Your assignment: Could you copy every line of the data that contains the word "USDT"?

Saved data entries:

■ ■ ■ ■

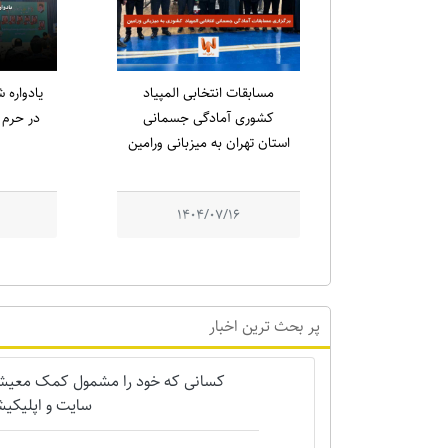
مسابقات انتخابی المپیاد
کشوری آمادگی جسمانی
در حرم م
استان تهران به میزبانی ورامین
1404/07/16
پر بحث ترین اخبار
کسانی که خود را مشمول کمک معیشتی 
سایت و اپلیکیش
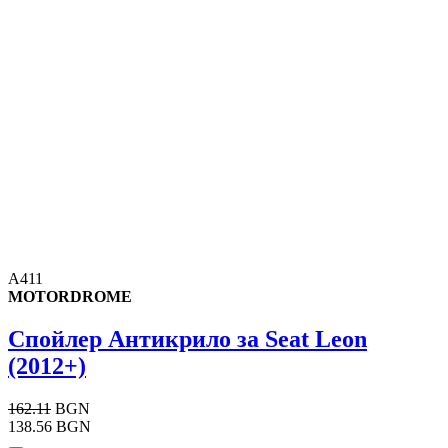
A411
MOTORDROME
Спойлер Антикрило за Seat Leon
(2012+)
162.11
BGN
138.56 BGN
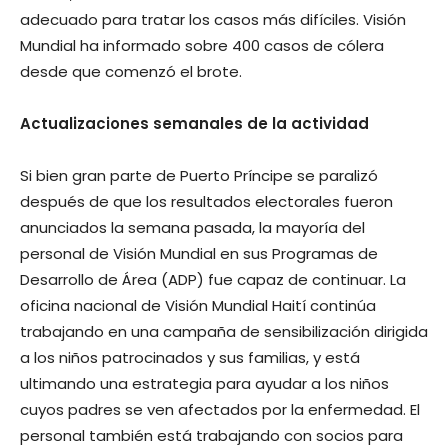
adecuado para tratar los casos más difíciles. Visión
Mundial ha informado sobre 400 casos de cólera
desde que comenzó el brote.
Actualizaciones semanales de la actividad
Si bien gran parte de Puerto Príncipe se paralizó
después de que los resultados electorales fueron
anunciados la semana pasada, la mayoría del
personal de Visión Mundial en sus Programas de
Desarrollo de Área (ADP) fue capaz de continuar. La
oficina nacional de Visión Mundial Haití continúa
trabajando en una campaña de sensibilización dirigida
a los niños patrocinados y sus familias, y está
ultimando una estrategia para ayudar a los niños
cuyos padres se ven afectados por la enfermedad. El
personal también está trabajando con socios para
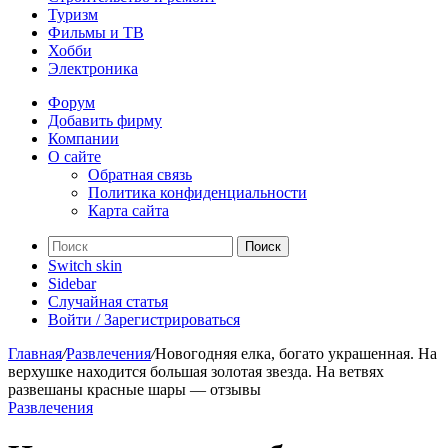
Туризм
Фильмы и ТВ
Хобби
Электроника
Форум
Добавить фирму
Компании
О сайте
Обратная связь
Политика конфиденциальности
Карта сайта
Поиск
Switch skin
Sidebar
Случайная статья
Войти / Зарегистрироваться
Главная
/
Развлечения
/
Новогодняя елка, богато украшенная. На
верхушке находится большая золотая звезда. На ветвях
развешаны красные шары — отзывы
Развлечения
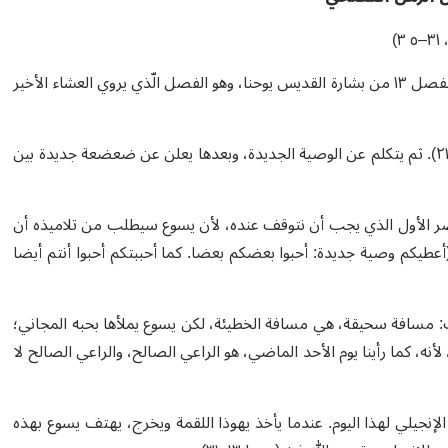
)
٣
٥
–
المقطع الإنجيلي الّذي نستمع إليه اليوم (يوحنا ١٣، ٣١– ٣٥) مأخوذ من الفصل ١٣ من بشارة القديس يوحنا، وهو الفصل الّذي يروي العشاء الأخير
بعد صدمة “غسل الأرجل“، يورد يوحنّا إعلان يسوع عن خيانة يهوذا (١٣، ٢١). ثم يتكلم عن الوصية الجديدة، وبعدها يعلن عن ضعضعة جديدة بين
لعنصر الأول الذي يجب أن نتوقف عنده، لأن يسوع سيطلب من تلاميذه أن
طيكم وصية جديدة: أحبوا بعضكم بعضا. كما أحببتكم أحبوا أنتم أيضا
ب: مسافة سحيقة، هي مسافة الخطيئة، لكن يسوع يملأها بحبه المجاني؛
، كما رأينا يوم الأحد الماضي، هو الراعي الصالح، والراعي الصالح لا
الإنجيلي لهذا اليوم. عندما يأخذ يهوذا اللقمة ويخرج، يهتف يسوع بهذه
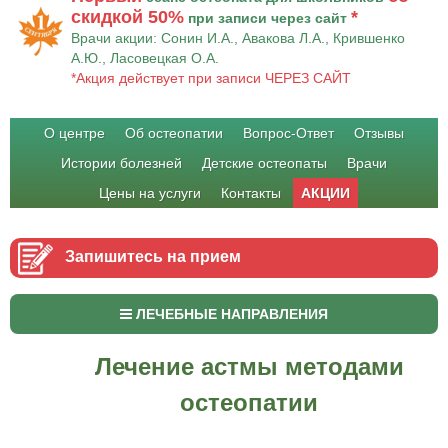
скидкой 50%
*
при записи через сайт
Врачи акции: Сонин И.А., Авакова Л.А., Крившенко
А.Ю., Ласовецкая О.А.
*Акция действует при записи ЧЕРЕЗ САЙТ
О центре
Об остеопатии
Вопрос-Ответ
Отзывы
Истории болезней
Детские остеопаты
Врачи
Цены на услуги
Контакты
АКЦИИ
Запишитесь на прием
ЛЕЧЕБНЫЕ НАПРАВЛЕНИЯ
Лечение астмы методами
остеопатии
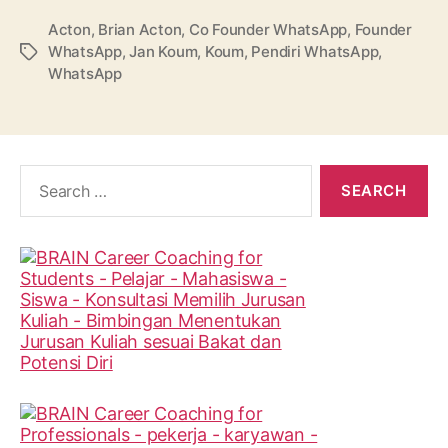
Acton
,
Brian Acton
,
Co Founder WhatsApp
,
Founder
WhatsApp
,
Jan Koum
,
Koum
,
Pendiri WhatsApp
,
Tags
WhatsApp
Search
for:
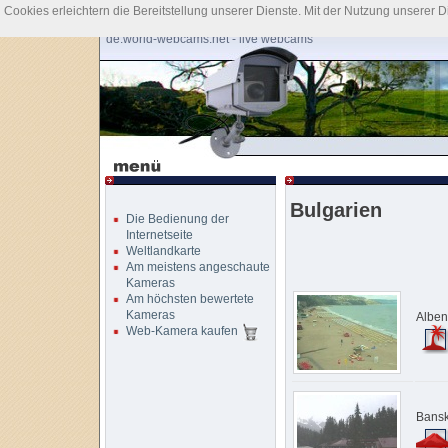
Cookies erleichtern die Bereitstellung unserer Dienste. Mit der Nutzung unserer 
de.world-webcams.net - live webcams
Bulgarien
Die Bedienung der
Internetseite
Weltlandkarte
Am meistens angeschaute
Kameras
Am höchsten bewertete
Kameras
Albe
Web-Kamera kaufen
Bans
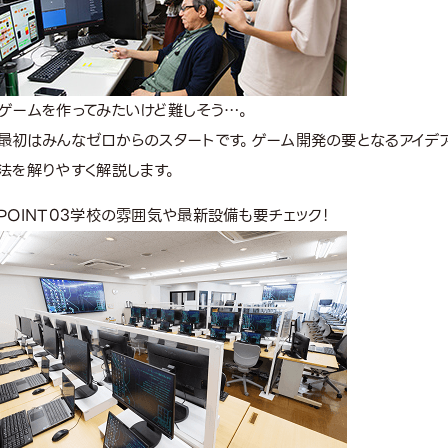
ゲームを作ってみたいけど難しそう…。
最初はみんなゼロからのスタートです。ゲーム開発の要となるアイデ
法を解りやすく解説します。
POINT
03
学校の雰囲気や最新設備も要チェック！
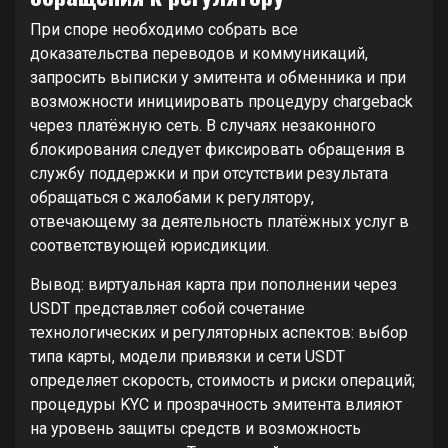
При споре необходимо собрать все
доказательства переводов и коммуникаций,
запросить выписки у эмитента и обменника и при
возможности инициировать процедуру chargeback
через платёжную сеть. В случаях незаконного
блокирования следует фиксировать обращения в
службу поддержки и при отсутствии результата
обращаться с жалобами к регулятору,
отвечающему за деятельность платёжных услуг в
соответствующей юрисдикции.
Вывод: виртуальная карта при пополнении через
USDT представляет собой сочетание
технологических и регуляторных аспектов: выбор
типа карты, модели привязки и сети USDT
определяет скорость, стоимость и риски операций;
процедуры KYC и прозрачность эмитента влияют
на уровень защиты средств и возможность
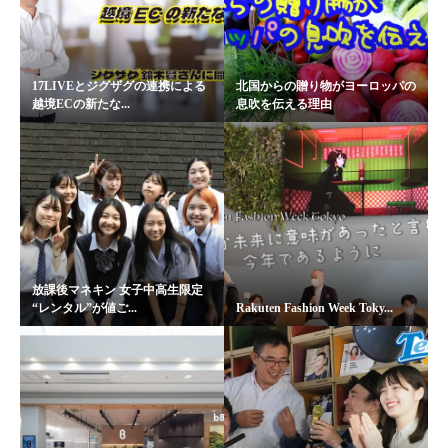
17LIVEとジグザグの連携による
北国からの贈り物がヨーロッパの
越境ECの新たな...
息吹を伝える理由
放課後マネキン 女子中高生限定
“レンタル”が値ご...
Rakuten Fashion Week Toky...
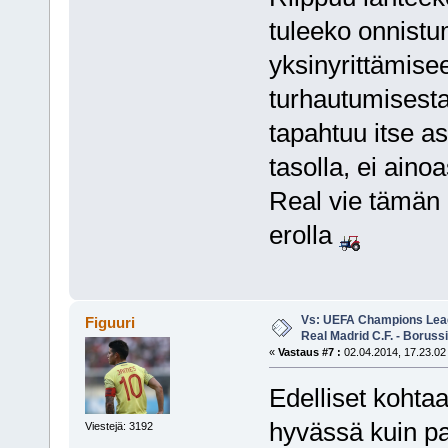
tuleeko onnistu
yksinyrittämise
turhautumisesta
tapahtuu itse a
tasolla, ei aino
Real vie tämän
erolla
Vs: UEFA Champions Leagu
Figuuri
Real Madrid C.F. - Borus
«
Vastaus #7 :
02.04.2014, 17.23.02
Edelliset kohtaam
hyvässä kuin p
Viestejä: 3192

■ ■ ■ ■

Answer to this exercise:
USDT представляет собой сочетание
типа карты, модели привязки и сети USDT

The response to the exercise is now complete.